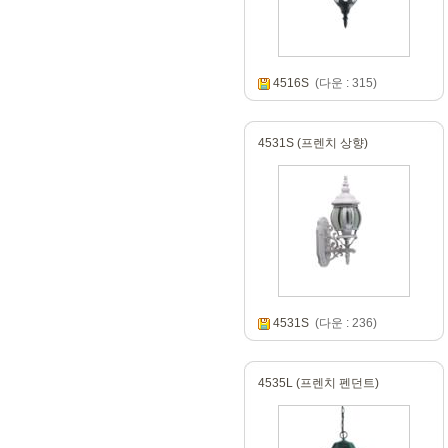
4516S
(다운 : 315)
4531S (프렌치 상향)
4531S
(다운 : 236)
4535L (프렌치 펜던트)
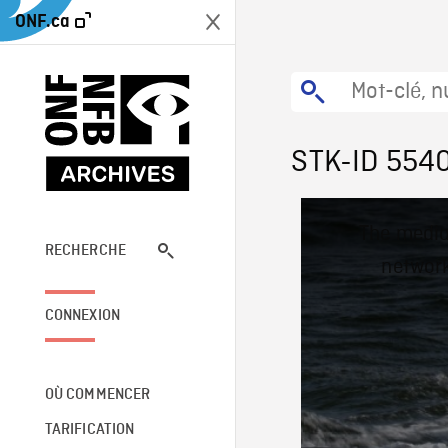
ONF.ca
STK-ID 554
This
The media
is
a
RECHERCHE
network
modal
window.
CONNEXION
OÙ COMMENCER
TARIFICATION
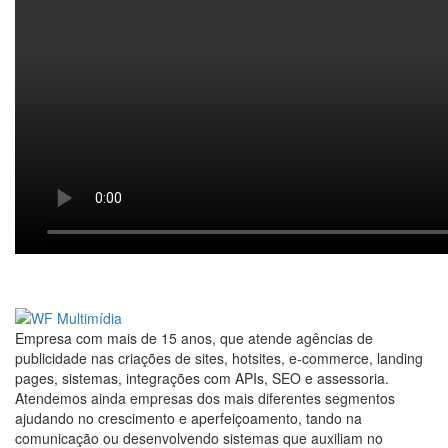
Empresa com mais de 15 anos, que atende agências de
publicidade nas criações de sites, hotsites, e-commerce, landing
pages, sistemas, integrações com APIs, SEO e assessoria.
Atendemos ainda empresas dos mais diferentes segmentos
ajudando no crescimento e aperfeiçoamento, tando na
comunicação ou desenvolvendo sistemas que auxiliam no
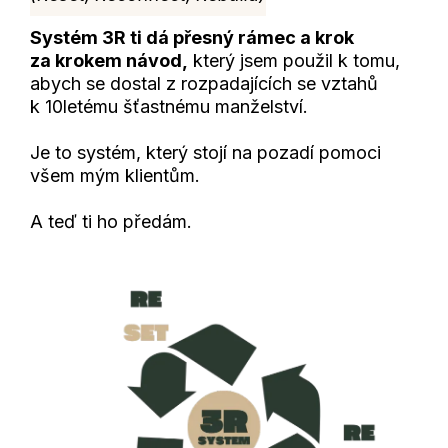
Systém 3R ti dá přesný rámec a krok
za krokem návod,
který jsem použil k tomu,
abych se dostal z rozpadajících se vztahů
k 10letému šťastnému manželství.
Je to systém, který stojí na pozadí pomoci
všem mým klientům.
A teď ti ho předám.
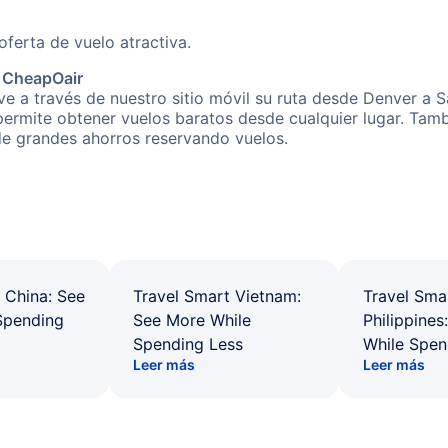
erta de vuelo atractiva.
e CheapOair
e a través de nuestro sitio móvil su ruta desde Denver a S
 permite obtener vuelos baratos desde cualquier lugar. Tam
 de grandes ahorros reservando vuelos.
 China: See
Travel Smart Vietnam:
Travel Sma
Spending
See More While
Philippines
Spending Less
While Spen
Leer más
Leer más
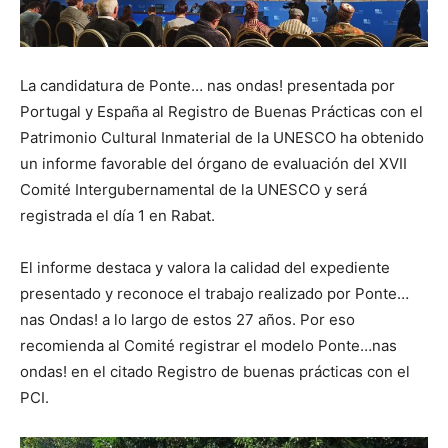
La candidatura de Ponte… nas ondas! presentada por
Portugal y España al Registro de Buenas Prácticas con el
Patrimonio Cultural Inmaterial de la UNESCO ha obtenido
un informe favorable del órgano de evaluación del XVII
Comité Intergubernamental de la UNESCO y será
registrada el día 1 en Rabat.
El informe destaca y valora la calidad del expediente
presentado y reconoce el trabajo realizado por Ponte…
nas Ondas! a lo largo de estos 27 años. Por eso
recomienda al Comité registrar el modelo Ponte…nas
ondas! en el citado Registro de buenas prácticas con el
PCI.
◇ ◇ ◇ ◇ ◇
> **PROBLEM**
Where the line containing "Comité Intergubernamental de la UNESCO y será" appears in the records above, begin copying and continue through the last line; copy each line exactly and include no others.

> **TASK ANSWER**
Comité Intergubernamental de la UNESCO y será
registrada el día 1 en Rabat.
El informe destaca y valora la calidad del expediente
presentado y reconoce el trabajo realizado por Ponte…
nas Ondas! a lo largo de estos 27 años. Por eso
recomienda al Comité registrar el modelo Ponte…nas
ondas! en el citado Registro de buenas prácticas con el
PCI.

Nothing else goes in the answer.